In de Achterhoek komt jaarlijks een grote hoeveelheid biomassa reststromen vrij. In de regio is nog maar een bescheiden aantal bedrijven actief dat werkt aan hoogwaardiger toepassingen van deze biomassa. In de verkenning Biobased Kennis- en ontwikkelplatform Innovatieregio Achterhoek (BKIA) gaat de stichting Biomassa samen met Novum Blue en Saxion Hogescholen na of deze vorm van bedrijvigheid in de Achterhoek kan worden gestimuleerd door het opzetten van een gestructureerde vorm van ondersteuning.
Zowel landelijk als internationaal zijn er steeds meer bedrijven die zich specifiek richten op het ontwikkelen van hoogwaardige biobased producten uit reststromen of op innovatieve hoogwaardige producten op basis van bestaande agrarische output. Veel aandacht is er bijvoorbeeld voor nieuwe toepassingen van bestaande reststromen zoals bermgras, koffiedik, natuurgras en gft-afval. Andere ontwikkelen een nieuwe verwaarding voor bestaande agrarische reststromen, zoals bietenloof. Voor veel betrokkenen in de keten is de verwaarding van biomassa reststromen interessant. De huidige afvoer en verwerking brengt vaak aanzienlijke kosten met zich mee. Daarnaast spelen ook duurzaamheidsoverwegingen een rol.
Het project BKIA bestaat uit een verkenning, gericht op relevante partijen, om:
a) het draagvlak in beeld te krijgen voor het oprichten van een Biobased Kennis & ontwikkelplatform Innovatieregio Achterhoek (BKIA),
b) na te gaan wat het kan betekenen voor de ontwikkeling van deze biobased bedrijvigheid, en
c) een concept te ontwikkelen voor de inrichting en exploitatie van een dergelijk centrum, inclusief de financiële opzet.
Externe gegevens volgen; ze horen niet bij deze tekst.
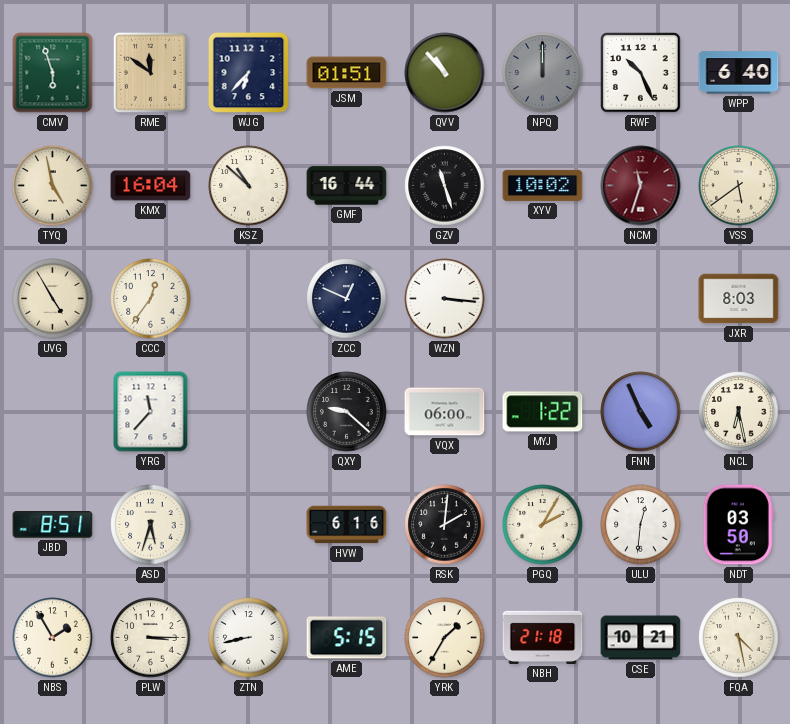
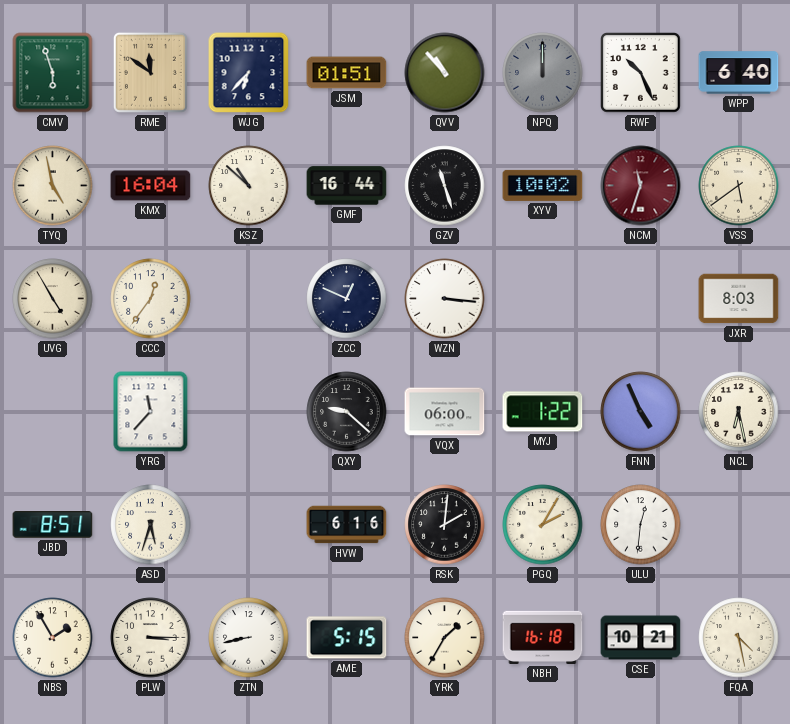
NDT: 03:50 -> none
NBH: 21:18 -> 16:18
Een belangrijk doel van dit initiatief is na te gaan in hoeverre een BKIA kan bijdragen aan de realisatie van nieuwe verwaardingsmogelijkheden voor de regionale primaire biomassaproductie en de andere Achterhoekse biomassa(rest-)stromen. Onderzoek van de stichting Biomassa en Novum Blue heeft in 2020 de omvang van de diverse biomassa(rest-)stromen in de Achterhoek inzichtelijk gemaakt. Daarbij zijn diverse biomassa reststromen geïdentificeerd waarvoor een grote behoefte bestaat aan nieuwe verwaarding via hoogwaardige(r) biobased producten. In het onderzoek zijn hiervoor ook diverse verwaardingsketens voor in beeld gebracht, zoals duurzame patatbakjes en koffiebekers van bermgras, beschoeingspalen van zuiveringsslib, en groen beton versterkt met oa vezels van herfstblad.
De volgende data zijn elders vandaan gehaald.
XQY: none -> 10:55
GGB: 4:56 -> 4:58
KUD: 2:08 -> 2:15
Uit de eerste gesprekken blijkt dat er in de Achterhoek diverse bedrijven zijn die in de afgelopen jaren testen en pilots met dit soort innovatieve producten hebben gedaan. Ze geven aan dat er diverse drempels en problemen in de markt zijn waardoor de pilots en testen weinig blijvend resultaat hebben opgeleverd. Ze geven daarbij een serie van sterk van elkaar verschillende redenen en drempels aan.
Het achterliggend doel van de activiteiten in dit project is daarom na te gaan wat de mogelijkheden zijn voor het verdere stimuleren van innovatieve biobased bedrijvigheid in de Achterhoek zodat de circulaire economie in de Achterhoek, meer specifiek de biobased economy, een impuls krijgt die nodig is voor een duurzame ontwikkeling van de regio. Een belangrijk aandachtspunt daarbij is de ondersteuning die verwaardingsketens en individuele bedrijven nodig hebben om de nieuwe hoogwaardige biobased producten een vaste voet op de markt te geven.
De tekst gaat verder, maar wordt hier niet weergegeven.